Problem to work on
Transcribe the data that follows without changing a word, and omit the pictures.
[Start of section]
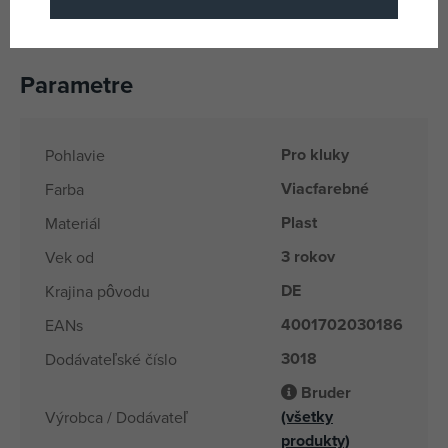
Mierka: 1:16
Parametre
Pro kluky
Pohlavie
Viacfarebné
Farba
Plast
Materiál
3 rokov
Vek od
DE
Krajina pôvodu
4001702030186
EANs
3018
Dodávateľské číslo
Bruder
(všetky
Výrobca / Dodávateľ
produkty)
[End of section]
Exercise solution
Mierka: 1:16
Parametre
Pro kluky
Pohlavie
Viacfarebné
Farba
Plast
Materiál
3 rokov
Vek od
DE
Krajina pôvodu
4001702030186
EANs
3018
Dodávateľské číslo
Bruder
(všetky
Výrobca / Dodávateľ
produkty)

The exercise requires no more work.